Cottage Health is seeking an experienced and dynamic Director of Contracting to oversee and manage all payer contracting for the organization's diverse healthcare entities. This senior leadership role is integral to the health system's growth and success, and the ideal candidate will bring a strategic, innovative approach to managing relationships with payers, brokers, and government entities, ensuring the continued financial health and alignment of Cottage Health with evolving market trends.
Key Responsibilities:
Strategic Leadership: Spearhead the development, negotiation, and management of payer contracts across all Cottage Health entities, ensuring alignment with organizational goals, operational efficiencies, and compliance standards.
Executive Liaison: Cultivate and maintain robust, high-level relationships with key stakeholders, including community leaders, brokers, payers, and government agencies. Serve as the primary point of contact and strategic advisor on all managed care contracting matters, positioning Cottage Health as a leading, trusted partner in the healthcare ecosystem.
Market Intelligence & Integration: Provide executive leadership with timely, comprehensive updates on trends and developments in the managed care landscape. Leverage market insights to inform organizational strategy and policy development, ensuring Cottage Health is agile and positioned for success in a rapidly evolving industry.

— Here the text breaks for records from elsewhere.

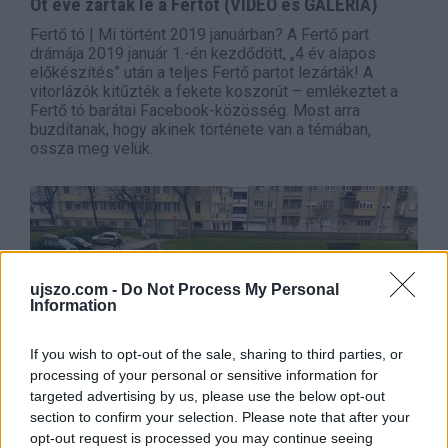
Öt éve zárták le a Fertőt (VIDEÓ és GALÉRIA)
Fertő tó | Mi történt 2019 januárban? A Fertő part
drámája 2019 január 1.-én kezdődött, „4 év alapos
előkészítés” után a teljes Fertő partot lezárták! A
vitorlázók kitűzték a fekete koszorút – emlékeztet a
Fertő tó barátai Facebook-közösség. Most arra
buzdítanak, hogy akinek története van a témában,
ossza meg velük.
ujszo.com -
Do Not Process My Personal
Information
If you wish to opt-out of the sale, sharing to third parties, or
processing of your personal or sensitive information for
targeted advertising by us, please use the below opt-out
section to confirm your selection. Please note that after your
2023. december 26.
08:00
opt-out request is processed you may continue seeing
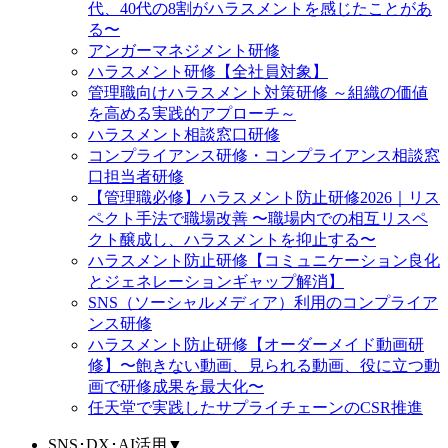
代、40代の8割がハラスメントを感じたことがあ
る〜
アンガーマネジメント研修
ハラスメント研修【全社員対象】
管理職向けハラスメント対策研修 ～組織の価値
を高める実践的アプローチ～
ハラスメント相談窓口研修
コンプライアンス研修・コンプライアンス相談窓
口担当者研修
【管理職必修】ハラスメント防止研修2026｜リス
ペクト手法で職場改善 〜職場内での相互リスペ
クト醸成し、ハラスメントを抑止する〜
ハラスメント防止研修【コミュニケーション良化
とジェネレーションギャップ解消】
SNS（ソーシャルメディア）利用のコンプライア
ンス研修
ハラスメント防止研修【オーダーメイド動画研
修】〜飽きない動画、見られる動画、役に立つ動
画で研修成果を最大化〜
任天堂で実践したサプライチェーンのCSR推進
SNS･DX･AI活用
▼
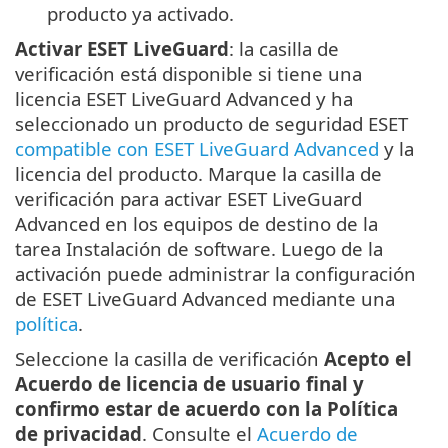
producto ya activado.
Activar ESET LiveGuard
: la casilla de
verificación está disponible si tiene una
licencia ESET LiveGuard Advanced y ha
seleccionado un producto de seguridad ESET
compatible con ESET LiveGuard Advanced
y la
licencia del producto. Marque la casilla de
verificación para activar ESET LiveGuard
Advanced en los equipos de destino de la
tarea Instalación de software. Luego de la
activación puede administrar la configuración
de ESET LiveGuard Advanced mediante una
política
.
Seleccione la casilla de verificación
Acepto el
Acuerdo de licencia de usuario final y
confirmo estar de acuerdo con la Política
de privacidad
. Consulte el
Acuerdo de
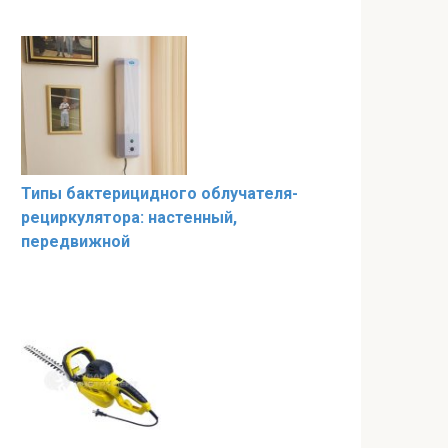
Типы бактерицидного облучателя-
рециркулятора: настенный,
передвижной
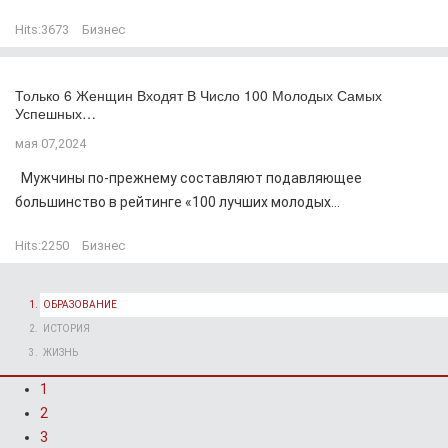
Hits:
3673
Бизнес
Только 6 Женщин Входят В Число 100 Молодых Самых
Успешных…
мая 07,2024
Мужчины по-прежнему составляют подавляющее
большинство в рейтинге «100 лучших молодых...
Hits:
2250
Бизнес
ОБРАЗОВАНИЕ
ИСТОРИЯ
ЖИЗНЬ
1
2
3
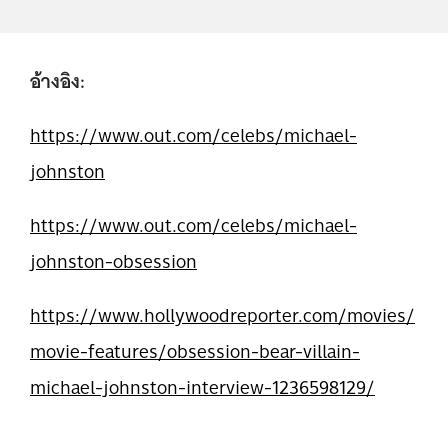
อ้างอิง:
https://www.out.com/celebs/michael-
johnston
https://www.out.com/celebs/michael-
johnston-obsession
https://www.hollywoodreporter.com/movies/
movie-features/obsession-bear-villain-
michael-johnston-interview-1236598129/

Cross-Functional Collaboration: Partner with senior leaders across health system administration, legal, revenue cycle, compliance, and population health management teams to integrate new managed care programs and initiatives that drive operational excellence and support the organization's strategic goals.
Qualifications:
Education:
Minimum: Bachelor's Degree in Business, Health Administration, or a related field.
Preferred: Master of Health Care Administration (MHA) or Master of Business Administration (MBA).
Technical Expertise:
Minimum: Extensive knowledge of contractual, administrative, and operational issues pertaining to managed care organizations and health insurance processes, including legal, financial, and regulatory frameworks.
Work Experience:
Minimum: Minimum of 7 years of experience in the healthcare or managed care industry, with significant exposure to complex payer contracting and strategic negotiation at a leadership level.